L'arrivo dei primi spunti di primavera, di quelle propaggini che primavera in realtà ancora non sono, potrebbe senza sforzo essere preso e utilizzato in una moderna rivisitazione della più classica delle sindromi da "Sabato del villaggio".
C'è il tepore, c'è la luce che ci accompagna fin quasi alla cena. Gli abbozzi delle prime gemme sono la promessa di un periodo felice, leggero e spensierato, un periodo di pace e bontà, un periodo di ormoni e gambe scoperte.
Il fatto che lo stesso risultato  possa facilmente essere ottenuto con alcune tra le più diffuse categorie di sostanze stupefacenti dovrebbe portare i più svegli tra voi a cogliere la menzogna, il tranello e la truffa che dietro alla suddetta promessa si annidano e, nel buio, sogghignano.
La promessa è inganno: quel che verrà non è assolutamente quel che vorremmo scorgervi. Fingere peggiorerà soltanto le cose.

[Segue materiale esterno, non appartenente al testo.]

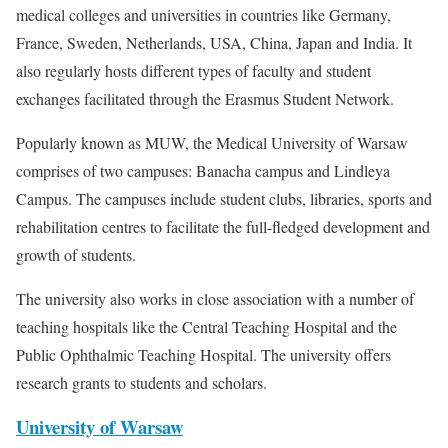
medical colleges and universities in countries like Germany,
France, Sweden, Netherlands, USA, China, Japan and India. It
also regularly hosts different types of faculty and student
exchanges facilitated through the Erasmus Student Network.
Popularly known as MUW, the Medical University of Warsaw
comprises of two campuses: Banacha campus and Lindleya
Campus. The campuses include student clubs, libraries, sports and
rehabilitation centres to facilitate the full-fledged development and
growth of students.
The university also works in close association with a number of
teaching hospitals like the Central Teaching Hospital and the
Public Ophthalmic Teaching Hospital. The university offers
research grants to students and scholars.
University of Warsaw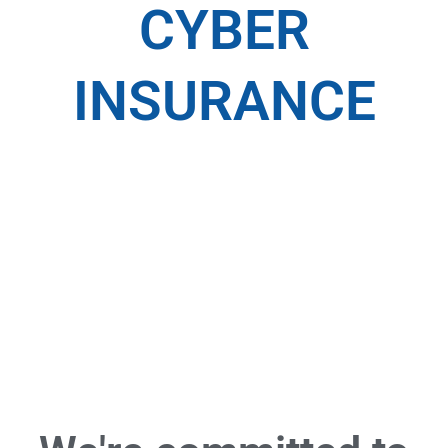
CYBER
INSURANCE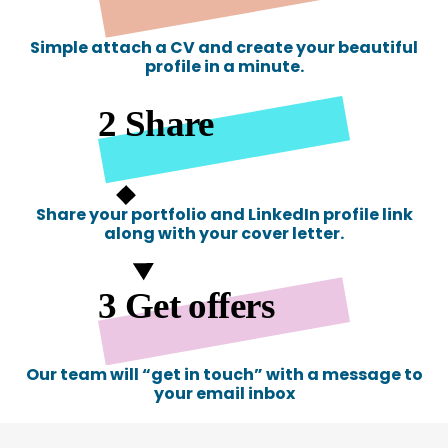
Simple attach a CV and create your beautiful
profile in a minute.
Share your portfolio and LinkedIn profile link
along with your cover letter.
Our team will “get in touch” with a message to
your email inbox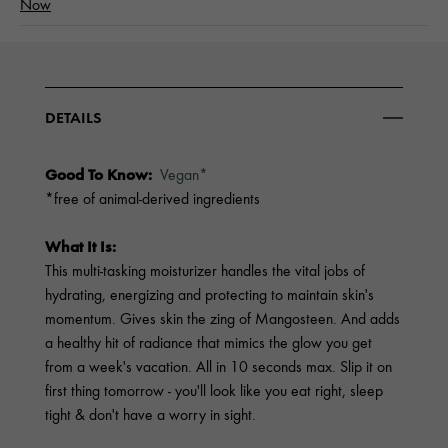
Now
DETAILS
Good To Know:
Vegan*
*free of animal-derived ingredients
What It Is:
This multi-tasking moisturizer handles the vital jobs of
hydrating, energizing and protecting to maintain skin's
momentum. Gives skin the zing of Mangosteen. And adds
a healthy hit of radiance that mimics the glow you get
from a week's vacation. All in 10 seconds max. Slip it on
first thing tomorrow - you'll look like you eat right, sleep
tight & don't have a worry in sight.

Ad ogni modo, procediamo scientificamente per punti:

  • Guarda che bel sole! (E che bel tepore!) 
Il tempo meteorologico primaverile è quanto di più odioso ed insoddisfacente possa esistere nell'arco dell'intero anno solare. Il "tempo" cambia dalle 7 alle 15 volte nella giornata media e ci si ritrova costantemente con indosso indumenti chiaramente non consoni al mondo che ci circonda.
Quando va bene il motivo è semplicamente da ricercare nell'escursione termica diurna che farebbe invidia alla millenaria esperienza touareg. 
Va male quando (non se, quando) le cose si complicano un po' per il sopraggiungere di quella lieve pioggerellina intermittente. Quella che se fai finta di nulla finisci per passare il pomeriggio producendo condensa tra pelle e vestiti, ma se ti proteggi con l'ombrello poi passi il resto della giornata con l'ombrello che fa condensa in borsa.
  • Oh, le prime gemme! 
Amico mio. Ripassa di qua quando la tua giornata lavorativa sarà distrutta dall'allergia a qualunque entità vivente faccia o abbia fatto capolino nei secoli in un regno diverso da quello minerale (ma poi chissà, le pietre sono infide). In alternativa, ripassa con tutta calma quando ogni tuo senso sarà offuscato dalla dose giornaliera di antistaminico e spenderai ogni secondo libero da starnuti a pregare per un nuovo ed eterno inverno nucleare.

  • E' la vita che ritorna! 
Questa mattina ho visto la prima mosca. 

Odio le mosche.

(Ché poi dalle mosche alle coccinelle il passo è breve, già lo so, maledettamente breve. E non fate finta di non capire.)